§ **About this task**:
Transcribe everything in the listing as written, and let no image into the copy.

----- Dataset excerpt

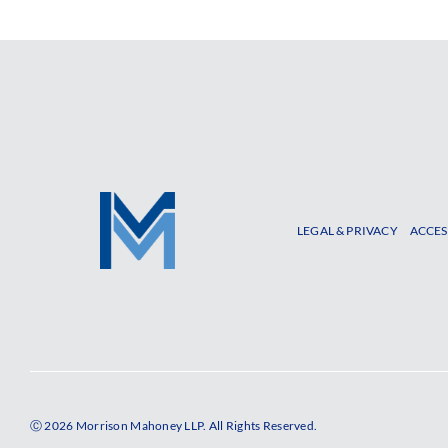
LEGAL & PRIVACY
ACCES
Ⓒ 2026 Morrison Mahoney LLP. All Rights Reserved.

----------

§ **Task solution**:
LEGAL & PRIVACY
ACCES
Ⓒ 2026 Morrison Mahoney LLP. All Rights Reserved.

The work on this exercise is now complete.